Fatal ! quand je repense au sort de ce livre chaque fois qu’il a été en ma possession, c’est le seul mot qui me vient à l’esprit. Je l’avais acheté il y a longtemps c’est à dire quand on a commencé à en parler et, souvent, de façon péremptoire : « Vous vous devez de lire cela ! » On n’osait pas ajouter qu’en cas de rébellion on me couperait les oreilles, mais on n’en pensait pas moins. « Comment ? Vous n’avez pas encore commencé ? Mais l’été s’achève ! » Je l’avais – l’instinct ! – prudemment entrouvert et le peu que j’en avais lu ne m’avais pas semblé propice à la lecture de plage ni même de balançoire. C’est un chef-d’œuvre, c’est entendu, mais ce n’est pas ma sorte.
Ce ne fut pas sans remords, toutefois, que je rejetai le livre de James Joyce – je parle toujours d’Ulysse – et patatras ! C’est ce moment-là que le sort choisit pour me rappeler la dédicace de Valéry Larbaud au début d’Amants, heureux amants… : « To James Joyce, my friend and the only begetter of the form I have adopted in this piece of writing. V. L. Paris, november 1921 ». Valéry Larbaud pour qui je nourrissais une petite passion qui mourut faute d’aliments, car mes goûts se tournèrent vers d’autres écrivains. Mais les passions laissent des souvenirs.
Ce fut longtemps après, je pense, que je tentai de nouveau d’entrer en James Joyce. Je ne dirai pas comme tout le monde le dit depuis quarante ans – ah ! Sacré Malraux ! – de sorte que c’est devenu le plus éculé des lieux communs « comme on entre en religion » mais, enfin, avec autant de doute, de répugnance, de tergiversation, de perplexité et quoi d’autre. Je crois me souvenir que je reposai la chose sur mon étagère et, par association d’idées, repris Valéry Larbaud. Cette fois-là, ce fut Fermina Marquez.

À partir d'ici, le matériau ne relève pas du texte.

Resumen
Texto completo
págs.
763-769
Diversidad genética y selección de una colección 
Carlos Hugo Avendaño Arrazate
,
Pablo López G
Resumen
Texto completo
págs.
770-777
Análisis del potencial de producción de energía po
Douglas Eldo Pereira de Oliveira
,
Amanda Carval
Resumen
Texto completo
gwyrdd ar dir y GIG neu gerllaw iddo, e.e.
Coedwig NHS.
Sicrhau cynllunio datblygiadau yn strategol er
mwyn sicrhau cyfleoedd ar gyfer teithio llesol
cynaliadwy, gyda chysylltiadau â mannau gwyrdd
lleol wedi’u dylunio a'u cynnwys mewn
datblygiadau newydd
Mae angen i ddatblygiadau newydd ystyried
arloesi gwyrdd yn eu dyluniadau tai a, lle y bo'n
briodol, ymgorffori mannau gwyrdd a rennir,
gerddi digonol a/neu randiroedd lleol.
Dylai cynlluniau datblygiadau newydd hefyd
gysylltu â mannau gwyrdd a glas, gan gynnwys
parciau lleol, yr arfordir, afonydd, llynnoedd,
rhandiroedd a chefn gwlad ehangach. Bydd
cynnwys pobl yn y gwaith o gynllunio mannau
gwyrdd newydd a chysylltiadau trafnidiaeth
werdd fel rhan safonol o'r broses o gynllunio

– Ah ! Vous avez lu Ulysse ? Vous avez aimé ? Pas encore lu ? Moi, qui allais vous demander de me le prêter.
– Prenez-le, chère amie, j’attends l’hiver pour le lire.

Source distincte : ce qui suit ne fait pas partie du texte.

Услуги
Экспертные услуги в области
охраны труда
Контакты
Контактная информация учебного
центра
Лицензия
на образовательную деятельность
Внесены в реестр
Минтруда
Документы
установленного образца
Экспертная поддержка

Quand l’hiver fut venu devrais-je mettre les guillemets ? je réclame mon roman car j’avais décidé d’y aller coûte que coûte.

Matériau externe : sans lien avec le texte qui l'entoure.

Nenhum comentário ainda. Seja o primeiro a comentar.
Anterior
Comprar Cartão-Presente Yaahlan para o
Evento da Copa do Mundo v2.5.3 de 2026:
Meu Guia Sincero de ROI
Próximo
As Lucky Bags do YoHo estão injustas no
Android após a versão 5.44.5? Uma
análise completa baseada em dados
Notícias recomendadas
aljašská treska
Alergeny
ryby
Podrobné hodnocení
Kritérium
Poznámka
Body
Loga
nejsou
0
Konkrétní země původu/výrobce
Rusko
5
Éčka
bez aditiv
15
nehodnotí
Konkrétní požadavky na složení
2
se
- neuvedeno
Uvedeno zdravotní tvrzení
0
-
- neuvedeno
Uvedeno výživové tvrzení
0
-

– Je vous l’ai remis, voyons ! Mais vous avez mauvaise mémoire.
Il se peut. N’en parlons plus. Jusqu’au jour où, invitée à une fête nombreuse chez cette lectrice infidèle, j’entrai pour me reposer du bruit des conversations dans une pièce où une large bibliothèque prenait tout un mur. Mon Ulysse y tenait bien sa place, face à la porte, à côté de Jean-Pierre Jouve. C’était bien le mien, mon nom en page de garde en témoignait. Je le glissai dans mon sac qu’il bourrait de façon suspecte et pris congé. C’était un geste inutile puisque j’avais perdu tout désir. Je le rangeai sur l’étagère de ma chambre, cette fois, où il passa quelques mois jusqu’à ce qu’un jour il disparaisse mystérieusement car les disparitions sont comme ça. C’est leur nature.
J’imagine que l’amie en question est entrée dans ma chambre, un jour d’affluence, qu’elle a vu Ulysse. « Tiens ! Mon livre » et elle l’a mis dans son sac sans autre forme de remords. Il m’est déjà arrivé, quelques fois, de croire à mon mensonge. Pourquoi moi et pas elle ?
Les années ont passé, l’idée de lire Ulysse s’est éloigné de plus en plus, même si j’ai aimé Gens de Dublin, mais sans que j’aille plus loin.
Cependant, au Salon du Livre 2001 à Québec, apercevant le visage sans grâce de Joyce sur une couverture Folio, je me suis dit : « Tiens donc ! Le revoilà en poche cette fois. Cela fait bien trente ans que cela dure, il m’apparaît, disparaît, il revient au début en Gallimard, maintenant en Folio, je n’attendrai pas de l’apercevoir en Pléiade, je le prends tel quel, modeste, un peu mou, 1135 pages seulement, un rien, un nuage ! »
J’en ai lu quelques page au commencement, quelques-unes à la fin et j’en suis sortie, tenez, comme on sort de religion. Ah mais !
Le but caché de cette série « Le livre que je n’ai jamais lu », c’est peut-être de nous pousser doucement vers la lecture courageuse du livre délaissé ? Oui… Si j’essayais plutôt La vie de Rancé dont André Gide dit tant de bien – j’ai une passion pour Gide – c’est une histoire de conversion du pécheur devant quoi je suis toujours restée indécise. C’est peut-être le moment de se documenter.